The following sketch is one of the pieces included in a recently discovered notebook of Virginia Woolf’s, dated 1909. The notebook will be published for the first time this summer by Hesperus Press in a book entitled Carlyle’s House and Other Sketches, edited by David Bradshaw. “A Modern Salon” was dated March 31, 1909.
A MODERN SALON
One reads and hears much of the great French salons; and pronounces them always extinct as dodos, although what it is that is extinct, I do not know. It struck me last night, dining with the Morrells, that the effort was certainly in that direction, and if it failed, one would be able to see why.1 Lady Ottoline has a definite end in view; she is a great lady who has become discontented with her own class, and has found what she wanted in the class of artists, writers, and professional people.2 For this reason, she approaches them in a definite way; the only thing they have in common is a love of the arts.
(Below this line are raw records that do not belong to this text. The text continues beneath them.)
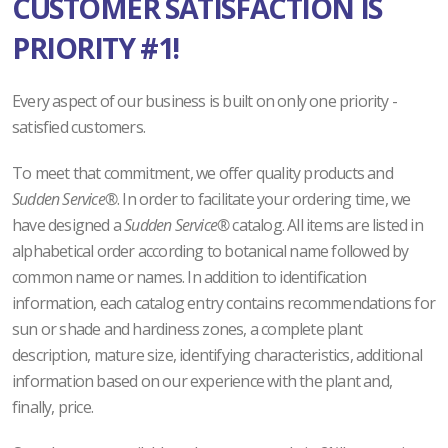
CUSTOMER SATISFACTION IS
PRIORITY #1!
Every aspect of our business is built on only one priority -
satisfied customers.
To meet that commitment, we offer quality products and
Sudden Service®
. In order to facilitate your ordering time, we
have designed a
Sudden Service®
catalog. All items are listed in
alphabetical order according to botanical name followed by
common name or names. In addition to identification
information, each catalog entry contains recommendations for
sun or shade and hardiness zones, a complete plant
description, mature size, identifying characteristics, additional
information based on our experience with the plant and,
finally, price.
In return, they see her not as the aristocrat who is shut off from them although they may for a moment come into contact with her, but as a disembodied spirit escaping from her world into a purer air, where she can never take root.
This gives their intercourse a kind of lustre and illusion; they are always conscious that she comes from a distance, with strange colours upon her; and she, that these humbler creatures have yet a vision of the divine.
Her parties have always a certain romance and distinction from the presence of this incongruity. But when one has said that she has this taste for art and artists, one is puzzled to define her gifts any further. Perhaps that says all that there is to be said. At any rate, she seems to devote all her energies to the task, and to be consistently in the same attitude.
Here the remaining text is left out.